コラム

2019年9月「ネオ・学生諸君!」

 難しい勉強の話になると決まって口にされるセリフがある。「こんなの日常生活では使わない」。ユーモアとしては面白いが、もしもそれを理由に本当に勉強をしなくなってしまったら人間はおしまいである。確かに周期表や解の公式、漢文の読み方や名誉革命の年号が実生活で直接関係する場面は少ない。しかしだからといって役立っていないわけではけしてない。役立たないと感じる人はそもそも学びの意味を学んでいないのが問題なのだ。

1.学ぶ理由

 どうして義務教育があるのか。どうして勉強しなくてはいけないのか。
 一つの理由は、まず子供たちが幅広く様々な知識を得るためだ。色々学んだ中でどこかに興味を持ち、例えば算数に興味を持った子供が将来数学者になったりするわけだから、きっかけとしてもやはり基礎教育は必須である。
 それに日常生活には関係ないと言ったって、例えば普段使用している家電やスマートフォンは科学や数学をしっかり勉強してくれた人たちがいるから存在しているわけで、その恩恵に肖っておきながら日常に役立たないなんて言ってはいけない。
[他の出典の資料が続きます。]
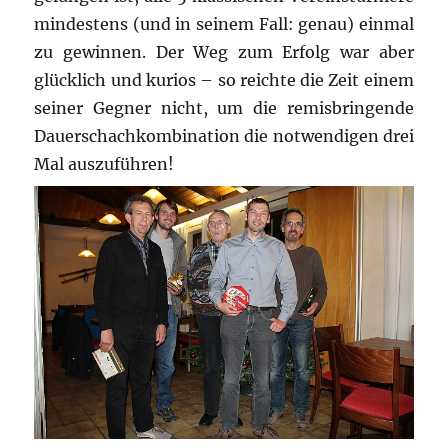
mindestens (und in seinem Fall: genau) einmal
zu gewinnen. Der Weg zum Erfolg war aber
glücklich und kurios – so reichte die Zeit einem
seiner Gegner nicht, um die remisbringende
Dauerschachkombination die notwendigen drei
Mal auszuführen!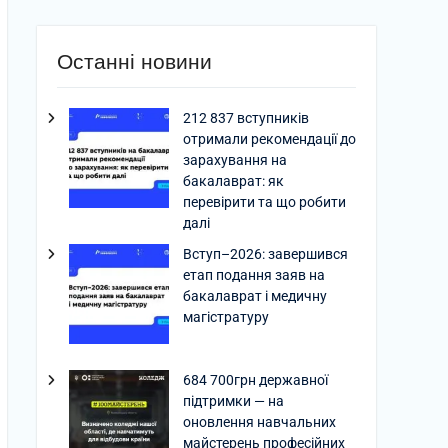
Останні новини
212 837 вступників
отримали рекомендації до
зарахування на
бакалаврат: як
перевірити та що робити
далі
Вступ–2026: завершився
етап подання заяв на
бакалаврат і медичну
магістратуру
684 700грн державної
підтримки — на
оновлення навчальних
майстерень професійних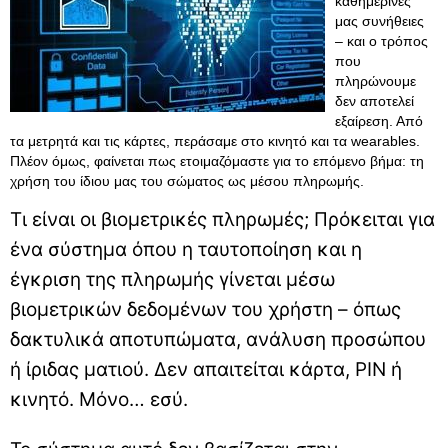
καθημερινές
μας συνήθειες
– και ο τρόπος
που
πληρώνουμε
δεν αποτελεί
εξαίρεση. Από
τα μετρητά και τις κάρτες, περάσαμε στο κινητό και τα wearables.
Πλέον όμως, φαίνεται πως ετοιμαζόμαστε για το επόμενο βήμα: τη
χρήση του ίδιου μας του σώματος ως μέσου πληρωμής.
Τι είναι οι βιομετρικές πληρωμές; Πρόκειται για
ένα σύστημα όπου η ταυτοποίηση και η
έγκριση της πληρωμής γίνεται μέσω
βιομετρικών δεδομένων του χρήστη – όπως
δακτυλικά αποτυπώματα, ανάλυση προσώπου
ή ίριδας ματιού. Δεν απαιτείται κάρτα, PIN ή
κινητό. Μόνο… εσύ.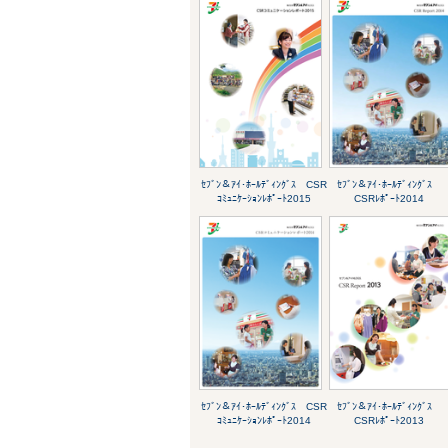
ｾﾌﾞﾝ＆ｱｲ･ﾎｰﾙﾃﾞｨﾝｸﾞｽ CSR
ｾﾌﾞﾝ＆ｱｲ･ﾎｰﾙﾃﾞｨﾝｸﾞｽ
ｺﾐｭﾆｹｰｼｮﾝﾚﾎﾟｰﾄ2015
CSRﾚﾎﾟｰﾄ2014
ｾﾌﾞﾝ＆ｱｲ･ﾎｰﾙﾃﾞｨﾝｸﾞｽ CSR
ｾﾌﾞﾝ＆ｱｲ･ﾎｰﾙﾃﾞｨﾝｸﾞｽ
ｺﾐｭﾆｹｰｼｮﾝﾚﾎﾟｰﾄ2014
CSRﾚﾎﾟｰﾄ2013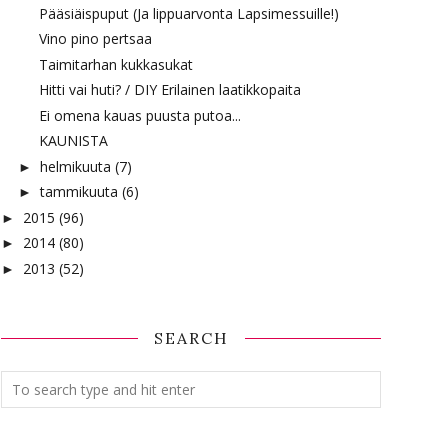
Pääsiäispuput (Ja lippuarvonta Lapsimessuille!)
Vino pino pertsaa
Taimitarhan kukkasukat
Hitti vai huti? / DIY Erilainen laatikkopaita
Ei omena kauas puusta putoa...
KAUNISTA
helmikuuta
(7)
►
tammikuuta
(6)
►
2015
(96)
►
2014
(80)
►
2013
(52)
►
SEARCH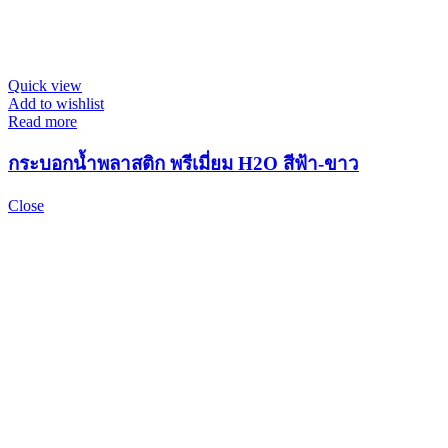
Quick view
Add to wishlist
Read more
กระบอกน้ำพลาสติก พรีเมี่ยม H2O สีฟ้า-ขาว
Close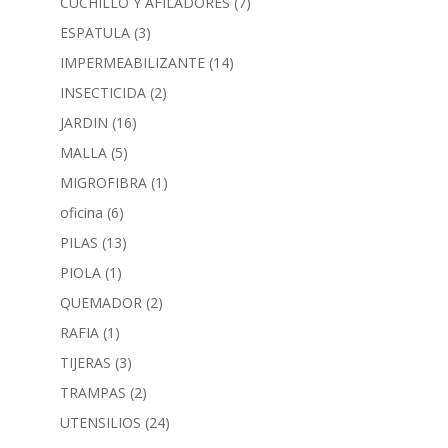
CUCHILLO Y AFILADORES
(7)
ESPATULA
(3)
IMPERMEABILIZANTE
(14)
INSECTICIDA
(2)
JARDIN
(16)
MALLA
(5)
MIGROFIBRA
(1)
oficina
(6)
PILAS
(13)
PIOLA
(1)
QUEMADOR
(2)
RAFIA
(1)
TIJERAS
(3)
TRAMPAS
(2)
UTENSILIOS
(24)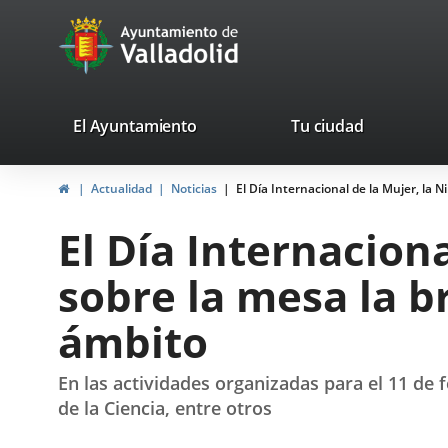
Portal
Jump to content
avaTop
Web
del
Ayuntamiento
valladolid.es
El Ayuntamiento
Tu ciudad
de
Home
Actualidad
Noticias
El Día Internacional de la Mujer, la
Valladolid
El Día Internaciona
sobre la mesa la 
ámbito
En las actividades organizadas para el 11 de 
de la Ciencia, entre otros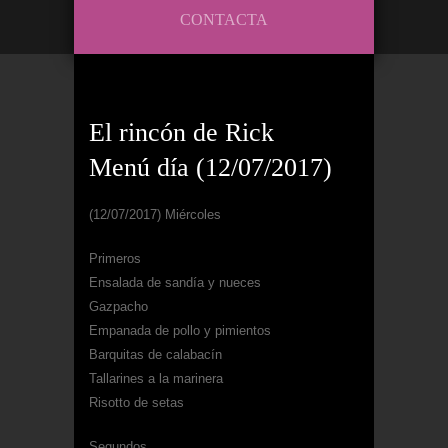
CONTACTA
El rincón de Rick
Menú día (12/07/2017)
(12/07/2017) Miércoles
Primeros
Ensalada de sandía y nueces
Gazpacho
Empanada de pollo y pimientos
Barquitas de calabacín
Tallarines a la marinera
Risotto de setas
Segundos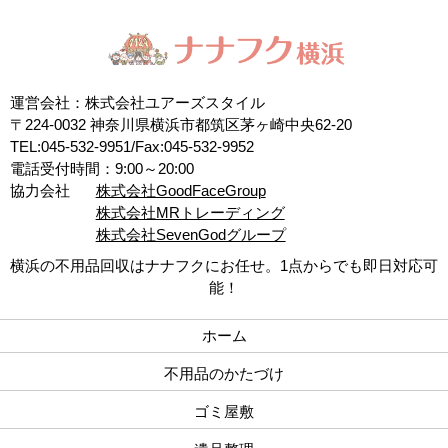
運営会社：株式会社ユアーズスタイル
〒224-0032 神奈川県横浜市都筑区茅ヶ崎中央62-20
TEL:045-532-9951/Fax:045-532-9952
電話受付時間：9:00～20:00
協力会社
株式会社GoodFaceGroup
株式会社MRトレーディング
株式会社SevenGodグループ
横浜の不用品回収はナナフクにお任せ。1点からでも即日対応可
能！
ホーム
不用品のかたづけ
ゴミ屋敷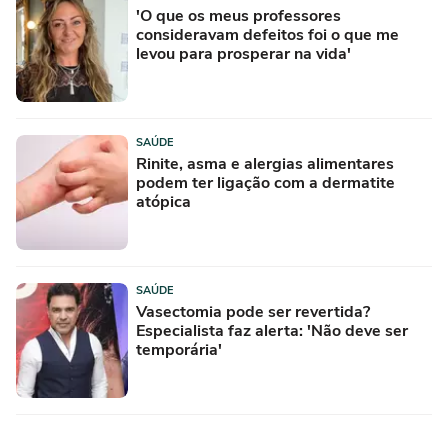
'O que os meus professores
consideravam defeitos foi o que me
levou para prosperar na vida'
SAÚDE
Rinite, asma e alergias alimentares
podem ter ligação com a dermatite
atópica
SAÚDE
Vasectomia pode ser revertida?
Especialista faz alerta: 'Não deve ser
temporária'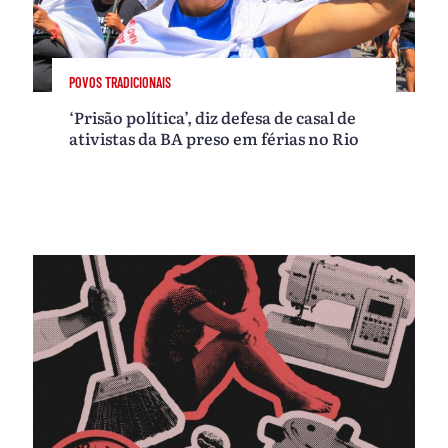
POVOS TRADICIONAIS
‘Prisão política’, diz defesa de casal de
ativistas da BA preso em férias no Rio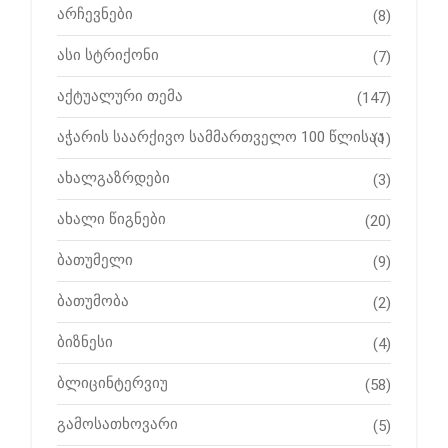
არჩევნები
(8)
ასი სტრიქონი
(7)
აქტუალური თემა
(147)
აჭარის საარქივო სამმართველო 100 წლისაა
(1)
ახალგაზრდები
(3)
ახალი წიგნები
(20)
ბათუმელი
(9)
ბათუმობა
(2)
ბიზნესი
(4)
ბლიცინტერვიუ
(58)
გამოსათხოვარი
(5)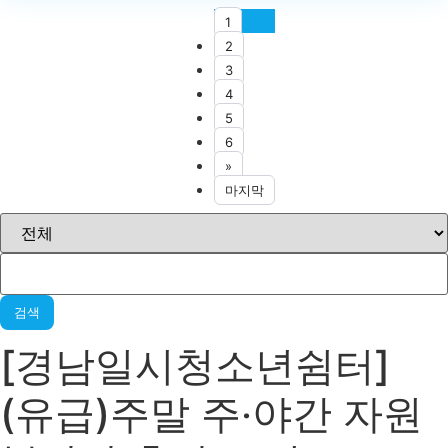
1
2
3
4
5
6
»
마지막
검색
[경남일시청소년쉼터]
(유급)주말 주‧야간 자원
 勉強する二つ目の理由は、子供たちが人生で出会う疑問や苦難を解決するための手掛かりを得るためだ。生きていれば必ずわからないこと、どうしようもないことに出会う。その時に生まれ持った頭脳だけで勝負できる人間はいない。いつか教科書で学んだこと、授業で先生から教わったことの中に必ず手掛かりがあるのである。
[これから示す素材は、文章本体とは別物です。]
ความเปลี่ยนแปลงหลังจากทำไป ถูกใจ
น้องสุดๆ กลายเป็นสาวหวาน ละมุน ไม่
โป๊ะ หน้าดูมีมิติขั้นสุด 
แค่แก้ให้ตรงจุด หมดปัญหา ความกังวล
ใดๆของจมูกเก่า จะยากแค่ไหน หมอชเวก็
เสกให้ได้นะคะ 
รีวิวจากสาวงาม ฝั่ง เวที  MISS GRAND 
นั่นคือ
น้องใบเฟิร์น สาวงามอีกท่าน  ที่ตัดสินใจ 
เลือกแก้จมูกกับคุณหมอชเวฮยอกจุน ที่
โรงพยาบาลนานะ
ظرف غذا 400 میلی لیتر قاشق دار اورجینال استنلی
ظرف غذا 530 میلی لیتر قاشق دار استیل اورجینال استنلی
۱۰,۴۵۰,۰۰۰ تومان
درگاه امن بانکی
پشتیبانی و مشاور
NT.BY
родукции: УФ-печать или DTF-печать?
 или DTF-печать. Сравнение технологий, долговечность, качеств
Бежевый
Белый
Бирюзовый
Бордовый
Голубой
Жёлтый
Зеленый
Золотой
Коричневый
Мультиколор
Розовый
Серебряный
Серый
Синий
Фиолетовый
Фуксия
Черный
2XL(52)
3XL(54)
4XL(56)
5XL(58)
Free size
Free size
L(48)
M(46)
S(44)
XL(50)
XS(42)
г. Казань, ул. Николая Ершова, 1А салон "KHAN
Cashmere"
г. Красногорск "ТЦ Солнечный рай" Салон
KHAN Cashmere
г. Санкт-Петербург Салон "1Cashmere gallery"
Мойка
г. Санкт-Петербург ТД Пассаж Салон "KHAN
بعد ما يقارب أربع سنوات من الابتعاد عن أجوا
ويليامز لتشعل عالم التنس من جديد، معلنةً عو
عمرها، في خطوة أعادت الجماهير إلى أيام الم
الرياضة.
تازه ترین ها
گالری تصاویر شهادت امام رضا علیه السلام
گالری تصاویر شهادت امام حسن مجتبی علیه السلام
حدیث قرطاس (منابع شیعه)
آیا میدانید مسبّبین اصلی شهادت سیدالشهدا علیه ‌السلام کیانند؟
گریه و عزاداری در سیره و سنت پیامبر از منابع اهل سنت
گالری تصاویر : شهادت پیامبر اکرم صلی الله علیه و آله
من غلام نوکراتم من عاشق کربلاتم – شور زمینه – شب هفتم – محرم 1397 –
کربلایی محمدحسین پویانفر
 そして三つ目の理由。おそらくこれが一番重要な理由だと思うが、何かを学ぶことは今自分が持っている知識や技術を確実にパワーアップさせてくれる。数学を学んだら数学の知識しか深まらないと思ったら大間違い、体育を頑張ったら体力しかつかないと思ったら大間違い。全ての学びは相互に作用するのだ。
 数学を学ぶことで文学の読解が深まる、歴史を学ぶことで音楽が上達する、武道を学ぶことで薬学が理解できる、哲学を学ぶことでダンスがうまくなる…そんな馬鹿なと思う方はとてももったいない勉強の仕方をしている。一見無関係な知識や技術が自分をどれだけ成長させてくれることか。全ては活かし方次第。学生時代に学ぶべきことは知識そのものではなく実は知識の活かし方なのである。


2.学びの恩恵

 仕事柄、時々学術講演会なんぞに足を運ぶが、面倒は感じても不毛だったと思うことはほとんどない。もちろん仕事に直結する内容なので日常診療に役立つのは当然として、それ以外でもおおいに役立つ。
 例えば難しい化学式の話で退屈しそうな講演でも、そこから実生活で直面している問題解決の手掛かりを得られることは多い。グルクロン酸抱合の話で親子関係の修復法が浮かんだり、脳の伝達物質の話で組織改革のアイデアがひらめいたりするのだ。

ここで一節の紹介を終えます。